Materials provided.

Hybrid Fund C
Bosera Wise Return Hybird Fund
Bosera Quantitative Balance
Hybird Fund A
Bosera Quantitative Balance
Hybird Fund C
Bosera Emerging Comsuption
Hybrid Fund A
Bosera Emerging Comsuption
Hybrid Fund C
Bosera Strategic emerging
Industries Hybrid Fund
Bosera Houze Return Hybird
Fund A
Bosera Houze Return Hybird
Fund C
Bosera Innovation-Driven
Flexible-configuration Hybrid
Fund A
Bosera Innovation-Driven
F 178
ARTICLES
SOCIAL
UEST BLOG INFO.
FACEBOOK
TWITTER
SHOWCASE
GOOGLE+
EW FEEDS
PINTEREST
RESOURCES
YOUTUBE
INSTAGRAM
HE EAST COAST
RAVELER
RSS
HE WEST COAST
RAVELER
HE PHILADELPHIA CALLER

--

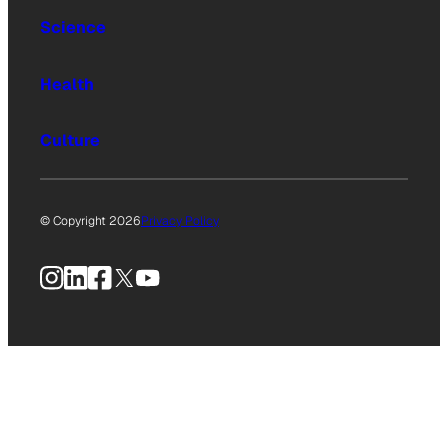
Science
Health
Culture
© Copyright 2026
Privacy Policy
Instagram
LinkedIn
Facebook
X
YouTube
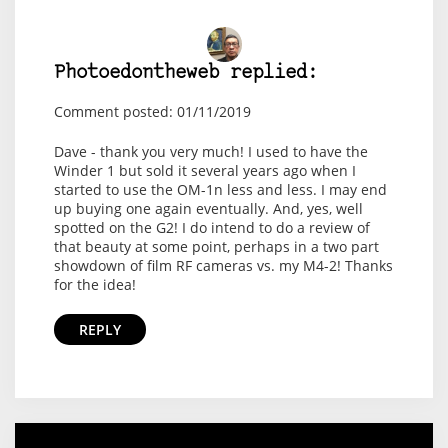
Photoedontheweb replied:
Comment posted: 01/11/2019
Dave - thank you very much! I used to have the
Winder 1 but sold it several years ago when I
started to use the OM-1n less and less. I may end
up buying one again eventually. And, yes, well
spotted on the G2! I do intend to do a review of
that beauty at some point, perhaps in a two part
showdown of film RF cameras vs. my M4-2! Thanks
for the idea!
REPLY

Prompt. Reproduce the entries above exactly, but only the lines between the line holding "HE EAST COAST" and the line holding "HE PHILADELPHIA CALLER", inclusive.

Task response.
HE EAST COAST
RAVELER
RSS
HE WEST COAST
RAVELER
HE PHILADELPHIA CALLER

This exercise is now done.